I grew up hearing the same story – From what I can remember, the little glass tube, attached to a thin gold chain, contained a very tiny piece of wood. My relative always wore it around her neck. She never tired of telling those around her that the fragment was originally a part of the cross on which Christ was crucified. I also remember thinking how special it must be for an accountant living in Columbus, Ohio to own a fragment of such a rare and important artifact. When I inquired further, my relative told the details of how she purchased it at the Vatican in Rome. It was blessed by the Pope. This story continues to, as it did when I was a small boy, feed my imagination.
I am not commenting on the veracity of my relative’s beliefs, or the authenticity of the wood splinter – it certainty remained meaningful throughout her life. What I am thinking about is the power of a fragment, and how these dis-embodied artifacts represent a certain drive within the field of preservation to honor the materiality of form and recreate rather than re-think.
I have always found the pilgrimage site of Ronchamp to be an amazing example of the creative process in preservation and construction.

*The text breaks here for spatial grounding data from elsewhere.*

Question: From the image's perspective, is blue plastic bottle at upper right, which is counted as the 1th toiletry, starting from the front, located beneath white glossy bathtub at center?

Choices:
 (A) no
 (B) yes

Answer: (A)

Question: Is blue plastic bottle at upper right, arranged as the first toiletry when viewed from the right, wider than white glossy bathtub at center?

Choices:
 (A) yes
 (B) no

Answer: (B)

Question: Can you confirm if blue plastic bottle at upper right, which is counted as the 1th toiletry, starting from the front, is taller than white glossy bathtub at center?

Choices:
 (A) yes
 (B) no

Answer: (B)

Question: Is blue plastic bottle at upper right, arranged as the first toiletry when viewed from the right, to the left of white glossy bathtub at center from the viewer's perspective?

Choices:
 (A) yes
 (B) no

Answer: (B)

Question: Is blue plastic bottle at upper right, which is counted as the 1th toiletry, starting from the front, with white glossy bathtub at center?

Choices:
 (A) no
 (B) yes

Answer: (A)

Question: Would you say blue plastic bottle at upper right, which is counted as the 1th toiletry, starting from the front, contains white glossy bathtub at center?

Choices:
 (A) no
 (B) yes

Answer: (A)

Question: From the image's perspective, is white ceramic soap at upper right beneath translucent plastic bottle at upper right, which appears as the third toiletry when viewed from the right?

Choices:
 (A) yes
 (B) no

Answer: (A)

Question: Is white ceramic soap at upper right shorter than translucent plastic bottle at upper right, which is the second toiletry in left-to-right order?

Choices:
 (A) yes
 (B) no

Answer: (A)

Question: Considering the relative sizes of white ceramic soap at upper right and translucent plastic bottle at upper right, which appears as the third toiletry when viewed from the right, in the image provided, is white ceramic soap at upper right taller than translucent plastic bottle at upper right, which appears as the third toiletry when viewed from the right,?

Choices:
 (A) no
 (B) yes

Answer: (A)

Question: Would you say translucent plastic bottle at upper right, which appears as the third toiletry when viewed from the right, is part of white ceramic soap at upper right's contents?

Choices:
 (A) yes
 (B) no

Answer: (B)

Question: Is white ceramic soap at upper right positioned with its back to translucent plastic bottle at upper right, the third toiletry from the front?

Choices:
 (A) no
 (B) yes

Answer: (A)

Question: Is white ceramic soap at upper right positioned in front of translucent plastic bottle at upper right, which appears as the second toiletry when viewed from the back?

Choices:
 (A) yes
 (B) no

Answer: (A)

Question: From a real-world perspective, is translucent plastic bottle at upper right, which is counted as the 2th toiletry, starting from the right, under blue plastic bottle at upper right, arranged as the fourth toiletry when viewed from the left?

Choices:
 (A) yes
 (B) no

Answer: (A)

When you first see the Chapel Notre Dame du Haut at Ronchamp, France, a pilgrimage chapel designed by the architect LeCorbusier, it looks like a spaceship that has just landed on the mountaintop. Not much about its appearance clues you into how deeply imbedded with the past it really is. This site has long been dedicated to The Christian Madonna and home to several large international pilgrimage services a year. The present pilgrimage chapel is actually the third distinct building that has been built on the same mountaintop. The first dated from the 4th century and in 1913 was gutted by a massive fire; the second (using the same walls and footprint but greatly expanded) c. 1920 was significantly destroyed in 1944 during a WWII battle; and the present building was built in 1955 and quickly became an iconic 20th century building for its ability to feel primitive at the same time being something entirely new.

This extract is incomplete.